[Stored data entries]
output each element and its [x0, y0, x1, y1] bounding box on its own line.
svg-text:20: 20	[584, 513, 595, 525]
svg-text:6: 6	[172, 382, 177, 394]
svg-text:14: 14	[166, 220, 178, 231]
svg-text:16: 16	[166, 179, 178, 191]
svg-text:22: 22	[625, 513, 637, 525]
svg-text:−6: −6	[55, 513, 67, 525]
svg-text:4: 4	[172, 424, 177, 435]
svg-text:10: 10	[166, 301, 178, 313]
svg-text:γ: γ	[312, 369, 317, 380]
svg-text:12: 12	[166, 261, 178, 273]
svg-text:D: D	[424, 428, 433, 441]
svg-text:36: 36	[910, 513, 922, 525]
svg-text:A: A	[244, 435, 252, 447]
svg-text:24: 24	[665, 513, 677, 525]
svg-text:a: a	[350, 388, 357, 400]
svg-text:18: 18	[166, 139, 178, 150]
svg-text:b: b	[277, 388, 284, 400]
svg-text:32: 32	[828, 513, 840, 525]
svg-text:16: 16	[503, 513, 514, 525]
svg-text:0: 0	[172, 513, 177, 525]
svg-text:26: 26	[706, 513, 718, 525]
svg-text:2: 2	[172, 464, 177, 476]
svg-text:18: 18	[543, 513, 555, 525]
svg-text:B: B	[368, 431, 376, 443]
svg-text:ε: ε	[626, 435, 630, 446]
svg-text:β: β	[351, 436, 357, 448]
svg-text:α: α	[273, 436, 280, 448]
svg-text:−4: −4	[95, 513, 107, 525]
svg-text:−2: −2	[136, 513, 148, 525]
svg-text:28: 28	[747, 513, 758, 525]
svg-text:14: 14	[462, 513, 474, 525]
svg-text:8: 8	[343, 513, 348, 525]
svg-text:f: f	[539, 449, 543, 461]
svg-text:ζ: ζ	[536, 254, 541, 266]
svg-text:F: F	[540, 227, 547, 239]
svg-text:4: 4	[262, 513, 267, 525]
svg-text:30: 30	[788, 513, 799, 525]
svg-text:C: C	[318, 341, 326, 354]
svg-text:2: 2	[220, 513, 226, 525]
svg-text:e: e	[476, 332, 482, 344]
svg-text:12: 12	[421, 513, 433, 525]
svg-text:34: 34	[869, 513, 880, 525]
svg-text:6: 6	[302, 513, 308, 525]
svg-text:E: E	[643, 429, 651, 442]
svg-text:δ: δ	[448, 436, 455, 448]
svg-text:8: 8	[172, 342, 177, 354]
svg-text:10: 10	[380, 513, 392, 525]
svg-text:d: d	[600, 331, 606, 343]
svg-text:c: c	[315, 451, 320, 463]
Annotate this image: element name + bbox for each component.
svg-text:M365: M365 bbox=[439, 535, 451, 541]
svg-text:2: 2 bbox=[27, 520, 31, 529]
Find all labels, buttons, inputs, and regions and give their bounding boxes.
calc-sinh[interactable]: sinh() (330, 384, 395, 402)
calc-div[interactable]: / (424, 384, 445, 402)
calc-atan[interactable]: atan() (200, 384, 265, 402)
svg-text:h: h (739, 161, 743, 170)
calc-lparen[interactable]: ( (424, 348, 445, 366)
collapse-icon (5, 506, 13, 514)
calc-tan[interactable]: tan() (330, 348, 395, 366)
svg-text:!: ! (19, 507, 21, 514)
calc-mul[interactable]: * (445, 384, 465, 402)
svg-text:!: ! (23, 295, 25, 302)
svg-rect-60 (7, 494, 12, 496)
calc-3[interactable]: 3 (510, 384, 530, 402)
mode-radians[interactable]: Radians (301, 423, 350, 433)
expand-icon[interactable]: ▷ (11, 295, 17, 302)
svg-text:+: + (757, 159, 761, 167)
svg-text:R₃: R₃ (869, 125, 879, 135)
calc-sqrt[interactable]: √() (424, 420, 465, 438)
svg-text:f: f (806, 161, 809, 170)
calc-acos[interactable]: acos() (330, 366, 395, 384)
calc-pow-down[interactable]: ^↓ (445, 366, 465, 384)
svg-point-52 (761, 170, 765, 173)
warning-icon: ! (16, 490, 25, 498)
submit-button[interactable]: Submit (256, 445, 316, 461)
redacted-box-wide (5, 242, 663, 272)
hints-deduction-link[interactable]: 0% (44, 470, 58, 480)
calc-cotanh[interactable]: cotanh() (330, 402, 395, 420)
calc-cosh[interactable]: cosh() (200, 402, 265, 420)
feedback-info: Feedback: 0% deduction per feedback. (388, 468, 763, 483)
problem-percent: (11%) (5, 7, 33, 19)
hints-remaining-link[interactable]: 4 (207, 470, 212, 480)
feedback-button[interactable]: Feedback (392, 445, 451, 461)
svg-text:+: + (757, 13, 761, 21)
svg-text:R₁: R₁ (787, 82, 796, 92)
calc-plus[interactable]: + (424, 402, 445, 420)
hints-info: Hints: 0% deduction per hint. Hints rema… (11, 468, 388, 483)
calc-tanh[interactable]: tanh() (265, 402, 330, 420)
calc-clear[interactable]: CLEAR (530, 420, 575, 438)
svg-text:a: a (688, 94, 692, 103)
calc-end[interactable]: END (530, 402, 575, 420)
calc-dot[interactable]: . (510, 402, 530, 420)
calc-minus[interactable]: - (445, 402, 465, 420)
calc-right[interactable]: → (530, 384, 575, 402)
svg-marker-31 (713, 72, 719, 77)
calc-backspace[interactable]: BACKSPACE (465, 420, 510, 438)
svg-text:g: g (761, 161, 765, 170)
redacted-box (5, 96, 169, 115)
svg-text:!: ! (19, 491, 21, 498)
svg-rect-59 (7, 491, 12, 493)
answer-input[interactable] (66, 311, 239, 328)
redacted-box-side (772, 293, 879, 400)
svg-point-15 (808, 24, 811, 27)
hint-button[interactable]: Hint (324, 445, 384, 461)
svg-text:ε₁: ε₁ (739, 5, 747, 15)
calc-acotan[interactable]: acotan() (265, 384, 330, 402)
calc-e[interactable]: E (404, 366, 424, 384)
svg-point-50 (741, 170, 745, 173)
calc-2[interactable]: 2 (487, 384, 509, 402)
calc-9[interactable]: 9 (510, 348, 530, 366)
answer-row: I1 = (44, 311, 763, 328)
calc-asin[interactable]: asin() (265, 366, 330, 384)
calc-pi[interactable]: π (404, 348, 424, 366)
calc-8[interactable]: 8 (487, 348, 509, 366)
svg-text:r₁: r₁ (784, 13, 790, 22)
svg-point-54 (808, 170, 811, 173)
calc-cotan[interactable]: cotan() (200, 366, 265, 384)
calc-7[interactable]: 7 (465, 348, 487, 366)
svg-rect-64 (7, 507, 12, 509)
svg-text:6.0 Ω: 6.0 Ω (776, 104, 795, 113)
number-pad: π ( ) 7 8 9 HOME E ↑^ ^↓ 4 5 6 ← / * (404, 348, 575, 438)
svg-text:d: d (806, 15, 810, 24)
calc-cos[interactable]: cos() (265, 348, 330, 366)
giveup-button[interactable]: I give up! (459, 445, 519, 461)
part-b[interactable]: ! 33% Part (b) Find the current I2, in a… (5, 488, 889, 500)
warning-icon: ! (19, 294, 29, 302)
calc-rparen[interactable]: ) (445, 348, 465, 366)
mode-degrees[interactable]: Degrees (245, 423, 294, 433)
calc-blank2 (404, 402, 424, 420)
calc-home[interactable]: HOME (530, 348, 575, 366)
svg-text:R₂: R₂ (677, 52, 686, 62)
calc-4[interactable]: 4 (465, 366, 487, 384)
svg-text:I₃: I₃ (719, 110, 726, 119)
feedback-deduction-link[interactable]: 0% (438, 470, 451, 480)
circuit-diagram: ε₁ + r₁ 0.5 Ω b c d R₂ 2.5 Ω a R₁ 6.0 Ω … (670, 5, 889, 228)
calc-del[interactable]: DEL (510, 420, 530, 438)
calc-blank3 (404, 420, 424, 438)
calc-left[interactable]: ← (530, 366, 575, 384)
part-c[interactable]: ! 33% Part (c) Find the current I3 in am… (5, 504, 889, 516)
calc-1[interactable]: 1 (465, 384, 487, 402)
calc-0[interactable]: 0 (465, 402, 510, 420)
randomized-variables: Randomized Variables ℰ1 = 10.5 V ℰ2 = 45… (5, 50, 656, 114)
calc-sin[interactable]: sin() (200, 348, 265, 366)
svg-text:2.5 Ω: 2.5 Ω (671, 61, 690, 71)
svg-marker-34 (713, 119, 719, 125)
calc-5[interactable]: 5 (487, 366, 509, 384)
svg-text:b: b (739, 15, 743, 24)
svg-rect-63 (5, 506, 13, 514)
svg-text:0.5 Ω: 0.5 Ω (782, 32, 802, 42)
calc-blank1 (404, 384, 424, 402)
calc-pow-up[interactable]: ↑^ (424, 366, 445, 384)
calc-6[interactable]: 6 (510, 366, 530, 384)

[REQUIREMENT]
Filter on the word "link": copy each matching line from the entries above.

[RESPONSE BELOW]
hints-deduction-link[interactable]: 0% (44, 470, 58, 480)
hints-remaining-link[interactable]: 4 (207, 470, 212, 480)
feedback-deduction-link[interactable]: 0% (438, 470, 451, 480)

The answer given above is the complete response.